Андре Моруа - Для фортепиано соло. Новеллы
— Ну, что-то я не вижу, чтобы ваш рыцарь проявил особую лояльность в отношении Натальи… Жениться на девушке, не скрывая при этом, что ты по-прежнему любишь другую, — это значит дать всем понять, что ты действуешь по принуждению, а это сразу же порождает вполне естественные подозрения… Уж раз он решил сделать ее своей женой…

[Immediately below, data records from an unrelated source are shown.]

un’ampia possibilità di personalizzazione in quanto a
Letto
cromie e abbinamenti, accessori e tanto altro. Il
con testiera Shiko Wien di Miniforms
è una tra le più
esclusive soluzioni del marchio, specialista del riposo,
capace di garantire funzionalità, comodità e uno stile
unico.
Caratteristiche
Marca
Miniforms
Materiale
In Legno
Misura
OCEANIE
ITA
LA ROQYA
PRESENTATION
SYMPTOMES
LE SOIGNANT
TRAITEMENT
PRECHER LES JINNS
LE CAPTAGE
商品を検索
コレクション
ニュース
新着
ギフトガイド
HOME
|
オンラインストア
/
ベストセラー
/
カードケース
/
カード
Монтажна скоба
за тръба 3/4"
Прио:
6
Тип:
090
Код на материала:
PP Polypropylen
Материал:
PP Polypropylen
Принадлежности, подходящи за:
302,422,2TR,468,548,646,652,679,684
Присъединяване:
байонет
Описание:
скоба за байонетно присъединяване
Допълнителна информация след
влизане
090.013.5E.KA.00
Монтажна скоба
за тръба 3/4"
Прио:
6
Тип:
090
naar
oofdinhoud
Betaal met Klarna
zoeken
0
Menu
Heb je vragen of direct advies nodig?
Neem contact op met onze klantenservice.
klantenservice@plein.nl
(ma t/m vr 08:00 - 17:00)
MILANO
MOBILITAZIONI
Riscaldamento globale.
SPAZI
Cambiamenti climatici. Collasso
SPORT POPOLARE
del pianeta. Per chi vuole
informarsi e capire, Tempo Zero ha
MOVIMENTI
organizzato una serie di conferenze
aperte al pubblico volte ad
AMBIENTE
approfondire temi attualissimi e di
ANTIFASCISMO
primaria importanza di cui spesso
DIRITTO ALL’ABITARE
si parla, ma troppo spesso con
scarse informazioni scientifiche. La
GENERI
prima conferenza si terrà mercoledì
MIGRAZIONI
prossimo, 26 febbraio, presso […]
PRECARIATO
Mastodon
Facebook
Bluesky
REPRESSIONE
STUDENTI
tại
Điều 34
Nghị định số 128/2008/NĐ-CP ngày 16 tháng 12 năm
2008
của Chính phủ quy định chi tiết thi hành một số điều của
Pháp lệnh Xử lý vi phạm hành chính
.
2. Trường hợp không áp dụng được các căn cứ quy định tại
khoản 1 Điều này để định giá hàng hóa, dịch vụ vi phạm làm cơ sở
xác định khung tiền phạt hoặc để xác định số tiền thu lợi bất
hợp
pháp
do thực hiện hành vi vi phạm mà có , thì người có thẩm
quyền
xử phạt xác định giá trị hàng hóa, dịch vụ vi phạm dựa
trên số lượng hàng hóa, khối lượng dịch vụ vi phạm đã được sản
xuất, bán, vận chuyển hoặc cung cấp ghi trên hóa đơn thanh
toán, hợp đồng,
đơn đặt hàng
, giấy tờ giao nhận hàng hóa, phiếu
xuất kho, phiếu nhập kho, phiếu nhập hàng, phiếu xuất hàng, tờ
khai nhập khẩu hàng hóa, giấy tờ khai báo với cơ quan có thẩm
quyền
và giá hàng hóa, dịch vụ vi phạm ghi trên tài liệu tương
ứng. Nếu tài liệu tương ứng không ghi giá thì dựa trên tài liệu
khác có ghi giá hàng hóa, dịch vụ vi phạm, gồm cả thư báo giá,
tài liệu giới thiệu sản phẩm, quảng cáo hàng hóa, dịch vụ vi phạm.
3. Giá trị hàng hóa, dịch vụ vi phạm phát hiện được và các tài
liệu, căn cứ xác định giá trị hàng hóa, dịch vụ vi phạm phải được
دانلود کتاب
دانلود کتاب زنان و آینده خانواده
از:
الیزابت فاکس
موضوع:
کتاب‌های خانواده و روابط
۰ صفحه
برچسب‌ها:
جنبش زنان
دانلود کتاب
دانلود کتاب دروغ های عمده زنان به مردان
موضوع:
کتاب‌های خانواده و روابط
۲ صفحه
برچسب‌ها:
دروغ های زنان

— Вы сегодня так строги… Хотела бы я увидеть вас на его месте. Вы, как и он, чувствовали бы себя в полном смятении, вы были бы нерешительны, несчастны… И что бы вы сделали? Я хорошо знала Харольда, и я могу сказать вам, что он был благородным человеком и хотел бы поступить по чести… Он посоветовался со своим начальником; он получил совет, почти равносильный приказу; он следовал ему.
— Но он хотя бы вел себя любезно с Натальей во время их псевдопомолвки?
— Я ни разу не видела их вместе, но я знаю от Сибил, что все шло так хорошо, как только было возможно. Харольд обладал великолепными манерами. Наталья любила его; она была молода и красива.
— С таким напитком, как говорил Гете, непременно во всякой женщине пригрезится Елена.
— Не знаю, разглядел ли он в Наталье Елену; уж точно он не находил в ней божественной мудрости Селии. Свадьба была достаточно скромной, но не чересчур, так как нельзя было допустить, чтобы она выглядела подпольной. Сибил, казалось, отступилась; на самом деле она сияла, но это не должно было бросаться в глаза. Потом начались парламентские каникулы, и молодожены уехали во Францию.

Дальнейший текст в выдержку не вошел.